En grève. Ils ont enfilé leur robe noire et se sont rendus à leur palais de justice, mais dans la plupart des cas, ce n'était pas pour plaider. Des milliers d'avocats étaient en grève jeudi dans toute la France pour protester contre la réforme du financement de l'aide juridictionnelle. La Chancellerie prévoit en effet de taxer les avocats pour financer cette aide, qui permet aux justiciables les plus modestes de bénéficier d'une prise en charge des honoraires d'avocat et des frais de justice.
"Les mêmes droits que les nantis". A Nantes, Metz, ou Evry, la presque totalité des audiences a ainsi été renvoyée, à l'exception des sessions d'assises. Des rassemblements ont également réuni notamment 300 avocats à Bordeaux, 200 à Strasbourg, 180 à Nantes, 150 à Lyon et une centaine à Paris. En Seine-Saint-Denis, où 70% de la population est éligible à l'aide juridictionnelle, les avocats réclament le doublement des crédits qui y sont consacrés. En chanson, ils ont marché jeudi pour que "les plus démunis aient les mêmes droits que les nantis".
Et pendant que #nemmouche quitte Versailles, les avocats en colère débarquent... pic.twitter.com/bYQgPDYv5a— Pierre de Cossette (@Pdecossette) 26 Juin 2014
Le financement de l'AJ en question. Les avocats se mobilisent à l'heure où le gouvernement cherche à définir un mode de financement pérenne de l'aide juridictionnelle. La réforme du financement de l'AJ avait déjà été reportée au début de l'année suite notamment à la grogne des avocats. Mais le Conseil national des barreaux (CNB), qui représente les 60.000 avocats de France, dénonce le fait que la chancellerie n'a "retenu aucune des propositions de la profession et poursuit au contraire sa réflexion tendant à instaurer une taxe scandaleuse sur le chiffre d'affaires des cabinets d'avocats".

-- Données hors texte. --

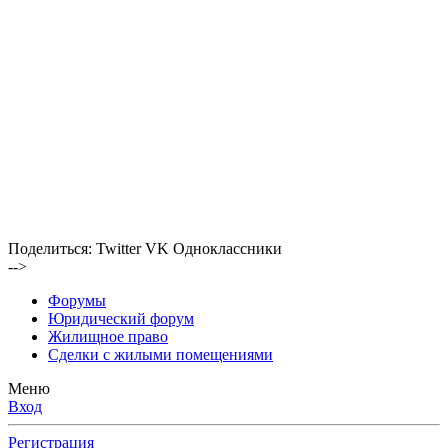
Поделиться:
Twitter
VK
Одноклассники
-->
Форумы
Юридический форум
Жилищное право
Сделки с жилыми помещениями
Меню
Вход
Регистрация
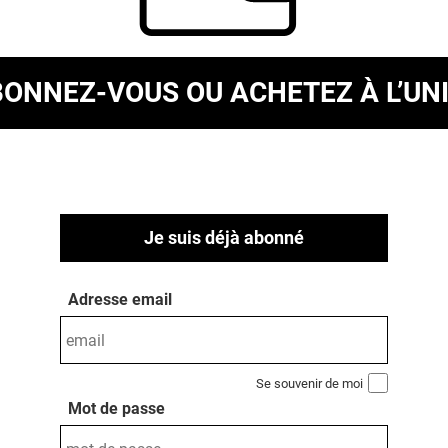
BONNEZ-VOUS
OU ACHETEZ À L’UN
Je suis déjà abonné
Adresse email
Se souvenir de moi
Mot de passe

Proposition de créer un "fonds d'aide juridique". "C'est une volonté de nous mettre en porte-à-faux et de dire qu'on va défendre nos propres intérêts", dénonce, au sujet d'une telle taxe, Me Gabriel Benesty, lors du rassemblement sur les marches du palais de justice de Paris. "C'est de la manipulation pure et simple !" La profession, qui réclame aussi la revalorisation du montant de l'AJ, propose notamment de l'abonder par des "financements complémentaires" et la création d'un "fonds d'aide juridique", ainsi qu'un plus grand recours aux assurances.
Les #Avocats d'#Arras en grève pour la revalorisation de l'#AideJuridictionnelle ! #AJenpérilpic.twitter.com/8DcQzbx1RY— Antoine le GENTIL (@AntoineLeGENTIL) 26 Juin 2014
Un système "à bout de souffle". "Depuis plus de dix ans, des rapports attestent que le système d'aide juridictionnelle est à bout de souffle", a réagi la ministre de la Justice Christiane Taubira dans un communiqué, réaffirmant "sa volonté" de le réformer. Elle a promis de développer vendredi "les options étudiées par le gouvernement" devant l'assemblée générale de la Conférence des bâtonniers, l'instance représentant les barreaux de province.
"Je suis réaliste. Il y a peu de chances qu'elle nous annonce de très bonnes nouvelles", a dit Jean-Marie Burguburu, président du Conseil national des barreaux (CNB) qui avait appelé à une "grève totale".